(Saved data entries)
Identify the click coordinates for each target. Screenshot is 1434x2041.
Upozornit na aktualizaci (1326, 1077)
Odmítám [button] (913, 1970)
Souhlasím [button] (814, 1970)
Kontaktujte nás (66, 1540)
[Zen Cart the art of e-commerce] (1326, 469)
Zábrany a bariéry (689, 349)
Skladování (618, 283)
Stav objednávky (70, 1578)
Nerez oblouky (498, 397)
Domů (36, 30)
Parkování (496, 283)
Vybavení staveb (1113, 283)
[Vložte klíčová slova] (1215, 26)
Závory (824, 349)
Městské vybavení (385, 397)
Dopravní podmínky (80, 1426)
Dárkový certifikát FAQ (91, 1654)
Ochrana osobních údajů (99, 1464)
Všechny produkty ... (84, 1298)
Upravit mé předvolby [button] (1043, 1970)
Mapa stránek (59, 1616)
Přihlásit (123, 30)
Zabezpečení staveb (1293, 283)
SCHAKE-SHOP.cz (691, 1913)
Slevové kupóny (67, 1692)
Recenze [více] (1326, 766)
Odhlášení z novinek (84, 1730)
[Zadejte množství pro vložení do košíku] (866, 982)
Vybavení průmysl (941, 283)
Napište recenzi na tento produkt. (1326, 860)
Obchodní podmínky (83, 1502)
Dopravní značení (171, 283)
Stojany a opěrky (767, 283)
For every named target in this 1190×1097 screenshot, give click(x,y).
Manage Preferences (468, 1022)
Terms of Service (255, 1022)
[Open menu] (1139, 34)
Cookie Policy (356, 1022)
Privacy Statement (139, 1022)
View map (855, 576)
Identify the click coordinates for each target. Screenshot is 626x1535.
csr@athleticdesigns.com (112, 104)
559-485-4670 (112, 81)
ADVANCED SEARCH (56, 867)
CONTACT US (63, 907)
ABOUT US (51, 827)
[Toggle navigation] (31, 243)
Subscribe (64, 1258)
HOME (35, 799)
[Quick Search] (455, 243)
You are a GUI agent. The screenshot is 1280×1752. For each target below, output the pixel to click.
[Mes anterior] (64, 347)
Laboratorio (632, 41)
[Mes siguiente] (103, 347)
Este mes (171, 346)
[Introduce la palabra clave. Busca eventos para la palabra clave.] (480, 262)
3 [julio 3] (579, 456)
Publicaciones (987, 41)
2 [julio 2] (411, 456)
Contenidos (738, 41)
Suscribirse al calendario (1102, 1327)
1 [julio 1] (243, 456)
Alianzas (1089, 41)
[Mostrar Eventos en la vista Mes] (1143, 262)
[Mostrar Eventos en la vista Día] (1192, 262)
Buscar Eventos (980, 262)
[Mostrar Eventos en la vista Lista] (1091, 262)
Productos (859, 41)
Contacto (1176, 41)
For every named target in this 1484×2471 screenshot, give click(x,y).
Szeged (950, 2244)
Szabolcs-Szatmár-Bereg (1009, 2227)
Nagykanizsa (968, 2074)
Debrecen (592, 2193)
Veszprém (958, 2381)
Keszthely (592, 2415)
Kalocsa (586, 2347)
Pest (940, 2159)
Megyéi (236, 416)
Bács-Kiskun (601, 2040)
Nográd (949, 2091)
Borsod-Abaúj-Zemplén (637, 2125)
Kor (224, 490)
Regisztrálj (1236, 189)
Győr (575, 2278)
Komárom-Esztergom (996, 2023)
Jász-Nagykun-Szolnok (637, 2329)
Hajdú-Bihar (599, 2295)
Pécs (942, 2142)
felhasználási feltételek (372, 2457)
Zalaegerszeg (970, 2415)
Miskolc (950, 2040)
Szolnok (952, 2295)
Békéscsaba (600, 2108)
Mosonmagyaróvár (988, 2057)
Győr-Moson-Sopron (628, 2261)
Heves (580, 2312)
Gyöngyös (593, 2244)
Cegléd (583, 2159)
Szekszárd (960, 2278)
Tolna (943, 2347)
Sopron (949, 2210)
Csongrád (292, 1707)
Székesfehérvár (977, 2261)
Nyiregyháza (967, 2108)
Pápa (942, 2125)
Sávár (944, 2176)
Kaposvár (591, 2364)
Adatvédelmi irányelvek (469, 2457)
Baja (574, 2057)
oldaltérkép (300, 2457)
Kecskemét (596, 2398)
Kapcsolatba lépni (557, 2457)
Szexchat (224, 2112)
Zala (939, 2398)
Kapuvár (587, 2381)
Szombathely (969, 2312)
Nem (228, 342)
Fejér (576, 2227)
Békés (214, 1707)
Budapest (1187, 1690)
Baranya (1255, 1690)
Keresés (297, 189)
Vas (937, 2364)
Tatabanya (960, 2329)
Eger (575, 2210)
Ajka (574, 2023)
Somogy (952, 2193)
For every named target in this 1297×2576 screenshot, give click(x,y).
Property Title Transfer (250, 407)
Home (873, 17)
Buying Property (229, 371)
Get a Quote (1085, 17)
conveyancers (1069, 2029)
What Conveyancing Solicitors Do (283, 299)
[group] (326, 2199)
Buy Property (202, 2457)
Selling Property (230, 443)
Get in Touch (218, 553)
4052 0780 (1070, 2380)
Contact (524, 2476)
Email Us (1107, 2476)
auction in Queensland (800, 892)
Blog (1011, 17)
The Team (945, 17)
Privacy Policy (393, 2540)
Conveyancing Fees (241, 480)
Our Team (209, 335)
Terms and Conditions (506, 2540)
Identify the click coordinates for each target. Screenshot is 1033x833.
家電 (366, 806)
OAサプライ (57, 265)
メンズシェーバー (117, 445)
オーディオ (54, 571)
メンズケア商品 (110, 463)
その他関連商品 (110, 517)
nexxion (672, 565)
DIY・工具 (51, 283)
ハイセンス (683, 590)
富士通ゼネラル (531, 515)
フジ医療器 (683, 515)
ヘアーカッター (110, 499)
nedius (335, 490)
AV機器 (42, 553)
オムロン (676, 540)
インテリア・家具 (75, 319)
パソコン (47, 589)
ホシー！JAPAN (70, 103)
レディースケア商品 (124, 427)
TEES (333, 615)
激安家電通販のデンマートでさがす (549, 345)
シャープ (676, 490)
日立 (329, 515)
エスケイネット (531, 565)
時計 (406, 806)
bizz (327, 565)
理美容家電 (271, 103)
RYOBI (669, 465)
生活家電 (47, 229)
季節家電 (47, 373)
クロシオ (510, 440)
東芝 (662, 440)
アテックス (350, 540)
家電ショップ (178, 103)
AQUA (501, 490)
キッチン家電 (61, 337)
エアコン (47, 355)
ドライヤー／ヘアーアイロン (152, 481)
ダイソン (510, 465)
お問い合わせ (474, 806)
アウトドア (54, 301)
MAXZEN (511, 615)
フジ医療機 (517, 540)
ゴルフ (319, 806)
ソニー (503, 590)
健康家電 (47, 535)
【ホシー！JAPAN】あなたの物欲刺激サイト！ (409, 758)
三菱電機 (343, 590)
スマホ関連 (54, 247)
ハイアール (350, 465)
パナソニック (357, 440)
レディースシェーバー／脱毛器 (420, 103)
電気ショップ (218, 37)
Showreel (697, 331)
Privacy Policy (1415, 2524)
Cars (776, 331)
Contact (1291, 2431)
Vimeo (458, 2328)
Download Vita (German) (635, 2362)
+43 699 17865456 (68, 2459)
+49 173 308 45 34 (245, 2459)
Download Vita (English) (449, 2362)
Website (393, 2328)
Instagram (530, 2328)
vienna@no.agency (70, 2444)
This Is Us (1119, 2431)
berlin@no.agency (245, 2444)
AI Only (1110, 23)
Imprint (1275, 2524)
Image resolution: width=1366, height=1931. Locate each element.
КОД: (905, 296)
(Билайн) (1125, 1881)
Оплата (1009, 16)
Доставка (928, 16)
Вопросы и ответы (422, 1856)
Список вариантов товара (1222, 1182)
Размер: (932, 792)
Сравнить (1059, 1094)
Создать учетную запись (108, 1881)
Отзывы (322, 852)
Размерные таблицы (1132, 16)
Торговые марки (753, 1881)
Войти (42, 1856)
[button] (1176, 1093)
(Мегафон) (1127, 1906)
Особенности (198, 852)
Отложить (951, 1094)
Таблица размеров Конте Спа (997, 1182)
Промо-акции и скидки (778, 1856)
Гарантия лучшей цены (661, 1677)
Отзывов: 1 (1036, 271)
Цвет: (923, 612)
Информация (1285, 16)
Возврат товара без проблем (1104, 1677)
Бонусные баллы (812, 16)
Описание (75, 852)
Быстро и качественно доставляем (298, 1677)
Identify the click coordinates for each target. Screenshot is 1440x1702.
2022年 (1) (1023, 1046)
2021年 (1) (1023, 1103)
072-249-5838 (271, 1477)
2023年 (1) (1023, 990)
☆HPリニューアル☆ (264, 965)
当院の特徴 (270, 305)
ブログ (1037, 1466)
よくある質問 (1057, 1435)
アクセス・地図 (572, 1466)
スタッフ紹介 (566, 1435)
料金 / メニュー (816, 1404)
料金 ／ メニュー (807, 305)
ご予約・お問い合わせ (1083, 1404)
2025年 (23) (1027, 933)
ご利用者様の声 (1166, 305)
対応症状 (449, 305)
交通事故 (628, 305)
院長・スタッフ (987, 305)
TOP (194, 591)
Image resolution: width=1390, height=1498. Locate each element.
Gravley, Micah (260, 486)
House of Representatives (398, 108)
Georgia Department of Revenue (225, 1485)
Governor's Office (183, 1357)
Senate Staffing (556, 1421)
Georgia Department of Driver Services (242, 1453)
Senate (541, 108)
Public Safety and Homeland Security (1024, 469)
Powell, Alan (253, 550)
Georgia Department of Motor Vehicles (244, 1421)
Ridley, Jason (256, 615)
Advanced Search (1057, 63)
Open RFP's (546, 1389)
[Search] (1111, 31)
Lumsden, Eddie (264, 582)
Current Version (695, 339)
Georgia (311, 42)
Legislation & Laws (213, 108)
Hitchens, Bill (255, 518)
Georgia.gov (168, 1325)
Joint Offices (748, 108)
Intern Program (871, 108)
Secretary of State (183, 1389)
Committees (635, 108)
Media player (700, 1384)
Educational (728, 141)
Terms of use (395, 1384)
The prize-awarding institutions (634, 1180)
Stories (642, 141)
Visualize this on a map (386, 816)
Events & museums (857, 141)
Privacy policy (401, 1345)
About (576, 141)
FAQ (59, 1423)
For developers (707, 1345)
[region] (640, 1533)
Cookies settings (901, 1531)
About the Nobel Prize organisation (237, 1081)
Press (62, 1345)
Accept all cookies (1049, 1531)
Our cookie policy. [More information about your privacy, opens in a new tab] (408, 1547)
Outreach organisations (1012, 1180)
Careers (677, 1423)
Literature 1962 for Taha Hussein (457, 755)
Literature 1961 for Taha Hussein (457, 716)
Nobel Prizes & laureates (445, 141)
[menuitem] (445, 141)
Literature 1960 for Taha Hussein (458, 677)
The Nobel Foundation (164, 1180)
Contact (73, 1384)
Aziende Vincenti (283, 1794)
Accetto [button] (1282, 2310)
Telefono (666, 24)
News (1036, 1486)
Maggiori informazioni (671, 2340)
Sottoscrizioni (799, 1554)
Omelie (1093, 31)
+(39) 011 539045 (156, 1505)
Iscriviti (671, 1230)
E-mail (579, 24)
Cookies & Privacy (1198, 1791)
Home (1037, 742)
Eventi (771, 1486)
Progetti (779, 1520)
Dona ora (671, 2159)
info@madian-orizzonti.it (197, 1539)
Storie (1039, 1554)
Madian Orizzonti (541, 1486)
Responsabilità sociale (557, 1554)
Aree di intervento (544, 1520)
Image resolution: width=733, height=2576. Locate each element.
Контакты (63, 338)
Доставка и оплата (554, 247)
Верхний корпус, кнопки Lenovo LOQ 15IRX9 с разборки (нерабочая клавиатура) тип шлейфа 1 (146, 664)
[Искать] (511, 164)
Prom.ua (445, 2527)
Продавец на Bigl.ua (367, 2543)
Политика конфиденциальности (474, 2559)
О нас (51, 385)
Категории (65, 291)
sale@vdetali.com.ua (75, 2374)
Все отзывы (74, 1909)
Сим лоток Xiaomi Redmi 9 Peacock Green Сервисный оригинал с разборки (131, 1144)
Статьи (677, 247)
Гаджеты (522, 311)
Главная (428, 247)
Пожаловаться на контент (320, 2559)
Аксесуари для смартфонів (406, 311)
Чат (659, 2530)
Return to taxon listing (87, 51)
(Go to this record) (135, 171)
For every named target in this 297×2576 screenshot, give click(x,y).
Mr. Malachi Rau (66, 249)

### What to work on:
Determine the number of lines in the data above that contain the word "vista", and provide only that figure.

### Expected answer:
3